La semana pasada me tocó tomar un vuelo muy temprano. Entre cerrar pendientes del trabajo, armar maletas y finalizar los últimos trámites previo a mi viaje, fue que a las tres de la mañana del jueves me encontraba ya en la fila de control de seguridad. Un poco adormecida y bastante cansada lentamente iba avanzando. Hasta que sucedió lo que jamás había imaginado.
Éramos unas sesenta personas caminando a paso lento, esperando nuestro turno para pasar por los rayos X y corroborar que no llevábamos nada ilegal, cuando de repente el señor que iba delante mío menciona que un dolor tremendo invadió su brazo izquierdo, la sensación de opresión en el pecho lo paralizó sujetándose de quien entendí, era su esposa. Alcancé a tomar su bolsa y saco que traía sosteniendo en las manos, mientras un grito de ultratumba invadía ese pequeño espacio. “‘¡Ayuda!, ¡Por favor ayúdenme!” gritaba la mujer, mientras una horda de curiosos imprudentes miraban como si fuera un espectáculo. Era una mañana fresca, pero en ese momento el sudor en mi cuerpo hizo acto de presencia. En unísono grité con ella “¡Ayuda!

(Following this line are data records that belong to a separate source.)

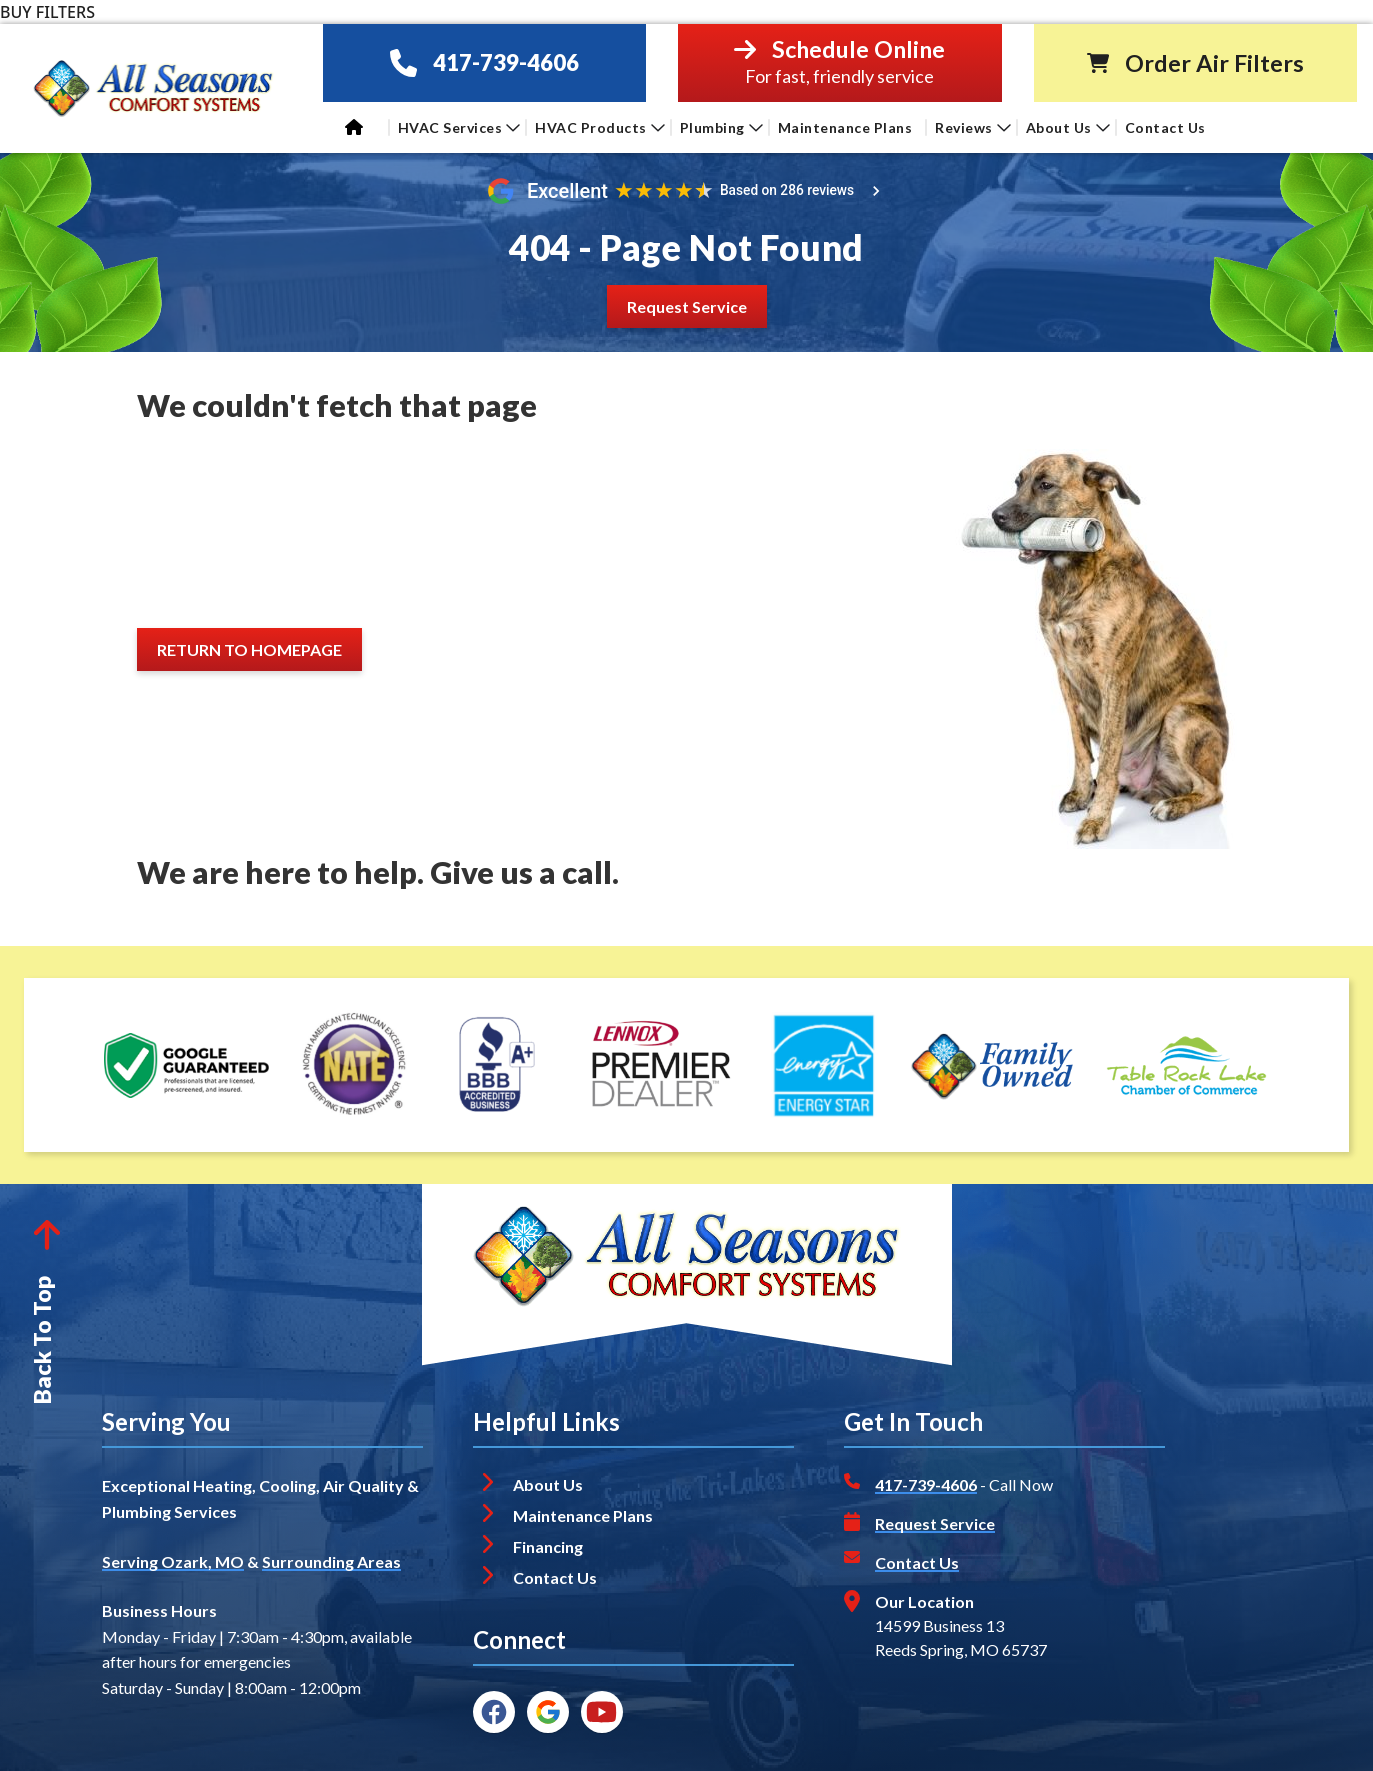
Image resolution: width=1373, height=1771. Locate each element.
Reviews (973, 127)
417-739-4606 (506, 62)
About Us (1068, 127)
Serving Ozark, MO (173, 1561)
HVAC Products (600, 127)
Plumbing (721, 127)
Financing (548, 1546)
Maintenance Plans (845, 127)
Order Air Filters (1214, 63)
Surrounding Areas (331, 1561)
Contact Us (1167, 127)
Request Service (935, 1523)
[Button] (687, 306)
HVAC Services (459, 127)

Necesitamos un paramédico. ¡Ayuda por favor!”, poco tiempo después, el hombre colapsó en el piso.
Diez eternos minutos tardaron en llegar los paramédicos. Diez minutos donde, tirado en el piso escuchábamos al señor quejarse del dolor y a su mujer gritando con desesperación, a la par de que mi mente deseaba que esas arterias se destapen, la sangre circule y ese corazón haga su trabajo. Minutos antes de que llegaran los especialistas el hombre quedó inconsciente, ya no respondía a estímulos, ni a las cachetadas que su mujer le propiciaba esperando alguna reacción. Quise retirarme del lugar para no hacer montón, pero la mujer me pidió que no lo hiciera, que me quedara a su lado. Irme de ahí era lo que quería, pero habría sido un desaire inconcebible. Accedí.
Comenzaron con la maniobra de reanimación cardiopulmonar. Manos puesta en el tórax, comprimían arriba/abajo y contaban números, pero no había reacción, repitieron varios ciclos y nada. El desfibrilador apareció. Mediante unas leves descargas eléctricas buscaban reanimarlo y una vez más, nada. Veinte minutos después, la realidad era obvia, esa que queremos omitir, esa que no queremos aceptar, esa que paraliza y no te deja avanzar.
Víctimas implacables del destino, esa mañana su viaje había sido cancelado. “Nos íbamos a ver a mi hija a Vancouver. ¿Ahora cómo se lo voy a decir?” me mencionó aquella mujer a la que nunca pregunté el nombre y a la que, a pesar de que aún estamos en una pandemia, abracé. La sostuve en mis brazos unos largos minutos, para posteriormente despedirme y emprender mi camino a la sala de embarque.
Con un andar desanimado, triste y el cuerpo sudado, en el ruido que supone un aeropuerto que mueve a más de treinta y seis mil personas por año entendí, que las miserias, enfermedades, accidentes y situaciones como estas nos igualan a todos, aquí no hay pobres ni ricos, cuando toca cruzar ese umbral el privilegio desaparece y la humildad es lo único que nos queda. Emprendí vuelo al sur, pensando que la vida es un regalo y anhelando llegar al aeropuerto donde me deshice en los brazos de mi hermano.